Greyhound Rock SMCA provides habitat for a variety of marine life, and includes rocky intertidal, sandy beach, estuary, offshore rocks and islands, shale reef, bull kelp and giant kelp forest.

==Recreation and nearby attractions==
The adjacent Ano Nuevo State Reserve and Ano Nuevo State Park have extensive docent programs (including docent lead tours to the elephant seal colony during the months of December through March in Ano Nuevo State Reserve), outreach and interpretive facilities, parking, and an on-site ranger presence to assist with management and enforcement.

California's marine protected areas encourage recreational and educational uses of the ocean. Activities such as kayaking, diving, snorkeling, and swimming are allowed unless otherwise restricted.

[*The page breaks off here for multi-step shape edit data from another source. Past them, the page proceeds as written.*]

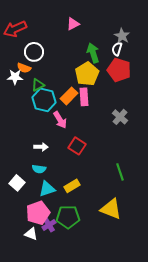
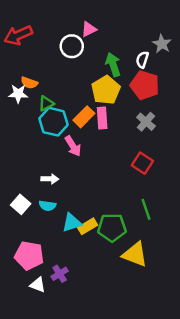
gray star: (122, 36) -> (162, 44), moved
white circle: (34, 52) -> (72, 46), moved
gray cross: (120, 117) -> (146, 122), moved
red square: (77, 146) -> (142, 163), moved
white square: (17, 183) -> (21, 204), moved
cyan triangle: (47, 189) -> (72, 223), moved
pink pentagon: (38, 213) -> (29, 256), moved, turned 30
green pentagon: (68, 217) -> (112, 228), moved

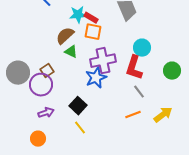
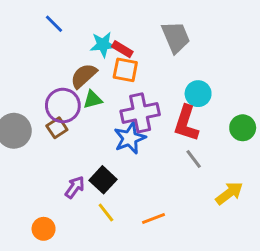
green triangle: (71, 52) -> (93, 100), turned -40
purple circle: (41, 85) -> (63, 105), moved
purple arrow: (46, 113) -> (75, 187), moved, turned -35
orange line: (133, 115) -> (154, 218), moved

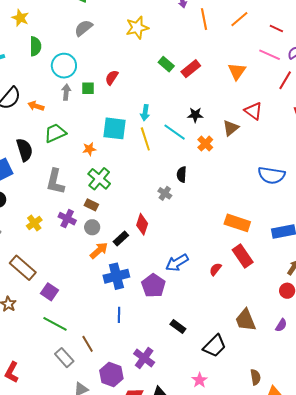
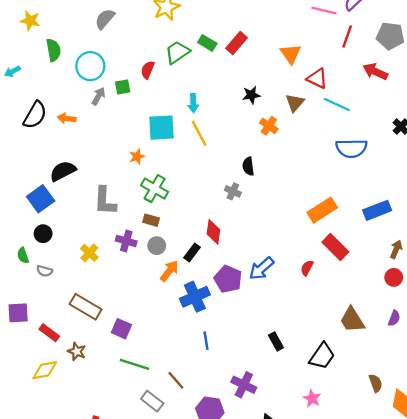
orange triangle: (237, 71) -> (291, 54), moved
gray arrow: (66, 92) -> (98, 96), turned 35
cyan line: (175, 132) -> (337, 105), moved
green trapezoid: (55, 133) -> (177, 52), moved
black semicircle: (25, 150) -> (63, 171), turned -90
orange rectangle: (237, 223) -> (322, 210), turned -40
purple pentagon: (153, 286) -> (228, 279), moved
black rectangle: (178, 326) -> (276, 341), turned 35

Public coastal access in the Greyhound Rock SMCA includes Greyhound Rock Beach and the northern edge of Scott's Creek Beach.

==Scientific monitoring==
As specified by the Marine Life Protection Act, select marine protected areas along California's central coast are being monitored by scientists to track their effectiveness and learn more about ocean health. Similar studies in marine protected areas located off of the Santa Barbara Channel Islands have already detected gradual improvements in fish size and number.

Local scientific and educational institutions involved in the monitoring include Stanford University's Hopkins Marine Station, University of California Santa Cruz, Moss Landing Marine Laboratories and Cal Poly San Luis Obispo. Research methods include hook-and-line sampling, intertidal and scuba diver surveys, and the use of Remote Operated Vehicle (ROV) submarines.